» **Exercise brief**
Scan the entries below for the word "Инженерная". Copy out every line in which it occurs.

Transcribed page contents:
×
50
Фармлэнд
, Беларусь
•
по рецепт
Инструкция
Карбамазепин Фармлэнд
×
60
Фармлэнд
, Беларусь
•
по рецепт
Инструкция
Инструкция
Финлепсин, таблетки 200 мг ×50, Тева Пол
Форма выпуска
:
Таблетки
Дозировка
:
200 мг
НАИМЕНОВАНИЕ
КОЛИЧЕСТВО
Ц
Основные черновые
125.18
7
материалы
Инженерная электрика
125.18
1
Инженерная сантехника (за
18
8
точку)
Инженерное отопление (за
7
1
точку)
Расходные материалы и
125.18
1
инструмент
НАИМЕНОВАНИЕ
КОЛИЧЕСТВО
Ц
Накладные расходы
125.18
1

...

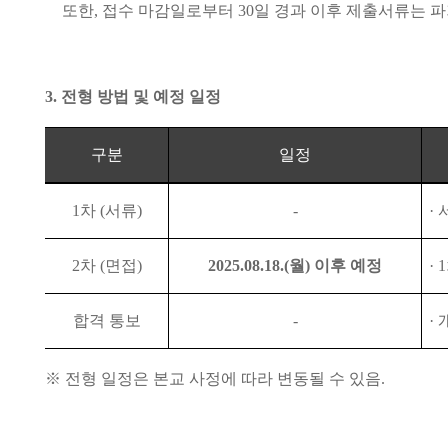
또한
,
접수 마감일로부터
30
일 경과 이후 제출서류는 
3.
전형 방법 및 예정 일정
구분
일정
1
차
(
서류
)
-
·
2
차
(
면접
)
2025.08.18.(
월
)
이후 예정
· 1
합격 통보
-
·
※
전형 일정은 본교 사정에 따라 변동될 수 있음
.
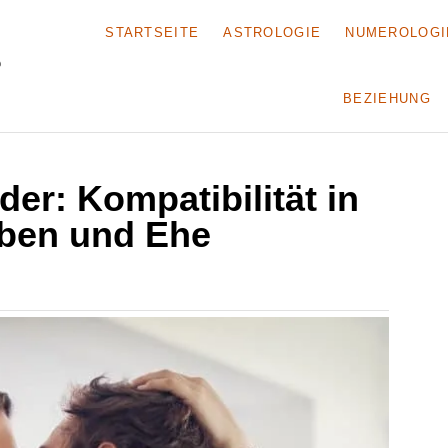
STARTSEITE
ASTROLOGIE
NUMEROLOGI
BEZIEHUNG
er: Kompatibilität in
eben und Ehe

» **Reply**
Инженерная электрика
Инженерная сантехника (за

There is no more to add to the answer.